This week in our technique class we focused on reestablishing (or perhaps establishing) a balanced left hand.
As I discussed with my violin professors, Susan Waterbury and Carrie Reuning-Hummel, in preparation for this class, balance is absolutely essential for a technically proficient left hand.
Compare, as an extreme example, these two videos.
The adorable, and very musical young girl struggles with shifting, intonation and vibrato. Issues in the left hand keep her from communicating her musical ideas with the expressive ease that Gil Shaham has.
When we see a hint of this left hand struggle instead of Shaham’s ease in our own students, I think we can trace the issues back to one problem: a misunderstanding of the way weight can shift to the third and fourth fingers.
If, when the fourth finger is pressed down to the string, the weight of the arm is not reorganized through the elbow to the bridge side of the hand, then the hand feels it must compensate for that weight by using a variety of tactics. The left hand will attempt to weigh down the string by…
- squeezing the thumb,
- pressing down with a straight 3 and 4
- supporting the violin with the palm of the hand
- thrusting the wrist forward
- curling the thumb over the top of the fingerboard
- fingers rolling toward the bridge
- the hand pulling underneath the violin
- the fingers collapsing onto each other for support
- the fourth finger hanging underneath the instrument
I’m sure you’ve seen all of these common issues in the performances of well intentioned violinist.
A way to get avoid these symptoms, and the sickness of unbalanced third and fourth fingers to begin with, is to use the clothes hanger trick.
I first saw Carrie Reuning-Hummel perform this ‘magic trick’ at the Greater Austin Suzuki Institute four years ago. Way before I ever began studying with her, I stepped in on one of her Book 1 master classes as a part of my 10 hours of observations in Book 2 training. She had whipped out a clothes hanger in order to teach a young student currently performing Minuet 2 the basics of left hand movement.

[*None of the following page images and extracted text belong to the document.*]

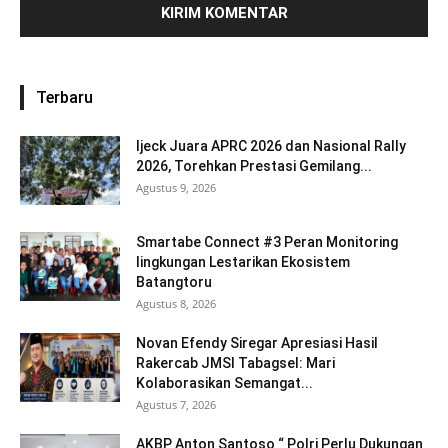
Terbaru
Ijeck Juara APRC 2026 dan Nasional Rally
2026, Torehkan Prestasi Gemilang...
Agustus 9, 2026
Smartabe Connect #3 Peran Monitoring
lingkungan Lestarikan Ekosistem
Batangtoru
Agustus 8, 2026
Novan Efendy Siregar Apresiasi Hasil
Rakercab JMSI Tabagsel: Mari
Kolaborasikan Semangat...
Agustus 7, 2026
AKBP Anton Santoso “ Polri Perlu Dukungan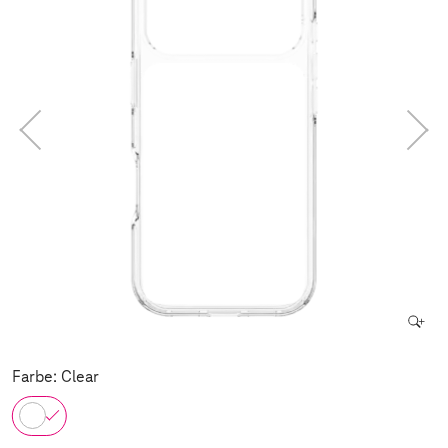
Farbe: Clear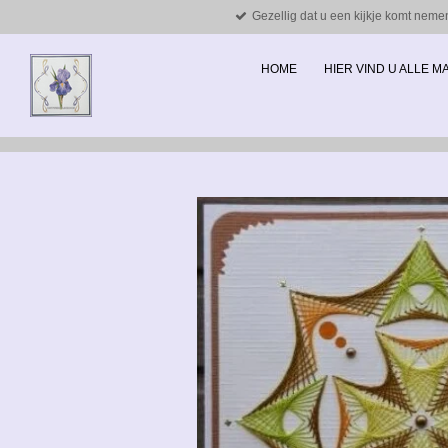
Gezellig dat u een kijkje komt neme
Ga
direct
naar
HOME
HIER VIND U ALLE 
de
hoofdinhoud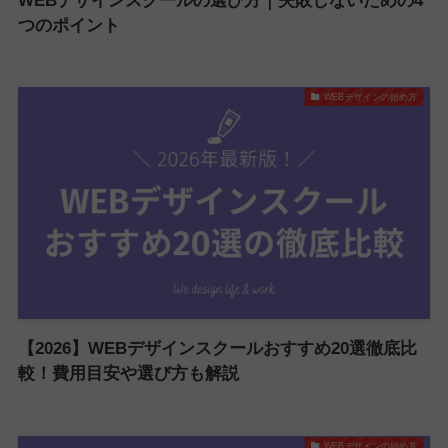
WEBデザインスクールの選び方｜失敗しないための4
つのポイント
WEBデザインの始め方
【2026】WEBデザインスクールおすすめ20選徹底比
較！費用目安や選び方も解説
WEBデザインの始め方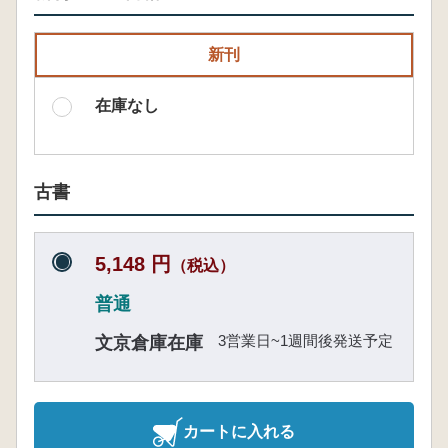
新刊
在庫なし
古書
5,148 円
（税込）
普通
3営業日~1週間後発送予定
文京倉庫在庫
カートに入れる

I saw Carrie work with him completely away from his violin and bow — I believe she had instructed him to keep it under the care of his practice partner. She held a firm clothes hanger about her eye level, and allowed the student to drape is left hand fingers over the bar and to just dangle down.
With the left hand fingers wrapped around the hanger she checked to make sure EVERY muscle in his small arm was released and jiggly. Most importantly, he wasn’t doing any ‘work’ with his shoulder or thumb. In fact the thumb wasn’t even touching the hanger, it was completely released.
The next step was asking him to move the tips of the fingers onto the clothes hanger so that his fingers were aligned in the ‘table-top’ position. Now, requiring only strength from the first knuckle of each finger, she required once again that the rest of the arm was completely relaxed. At this point weight of the entire arm was evenly balanced on each of his fingers.
Next, she asked him to begin supporting that released arm weight between combinations of fingers such as 2 and 3, 1 and 4, 1 and 2, and 2 and 4.
The most difficult step was asking him to balance on just one finger AND THEN seamlessly shift that weight to another finger. In other words, she would have him travel from 1 to 2, 2 to 3, and 3 to 4 without using any arm muscles.
What one finds in doing performing exercise is that supporting the weight of the arm in the third and fourth finger is not impossible, but very awkward. By working to normalize a balance through the third and fourth fingers (acknowledging that they are, in fact, strong enough to support arm weight) playing with 3 and 4 can become effortless.
The strange hand contortions required to PRESS DOWN three and four from a hand only balanced on one and two are no longer useful when the weight of the arm can actually travel to the backside of the hand.
As was the case for the freshmen and sophomores in my technique class, merely experiencing weight in 3 and 4 while on the coat hanger is enough to encourage a change in left hand playing when back on the violin.
So here, distilled, is a list of what to do to perform the ‘coat hanger magic trick.’
- away from the instrument, curl fingers over a clothes hanger supported by teacher, and dangle all arm weight
- dangle all arm weight while balancing on the tips of all fingers
- dangle all arm weight while balancing on the tips finger combos (1+2, 3+4, 1+4, etc.)
- dangle all arm weight while balancing on just one finger
- dangle all arm weight while traveling from one finger to the next
- finally, play a descending scale on the violin while maintaining the feeling of balance in the hand
I will write a future post on how to encourage these mechanics from the beginning with a new student, but these techniques are best used to create massive amounts of change in left hand with a developed student in a remedial sort of way.
I know it’s hard to believe that a little, plastic coat hanger can change so much in the life of your students’ left hands, but I’d encourage you to give it a try right away.
Profound balance shifts are indeed possible with even a brief kinesthetic glimpse. This is the intuitive learning power of our human bodies, and something we as teachers should look to unlock more often.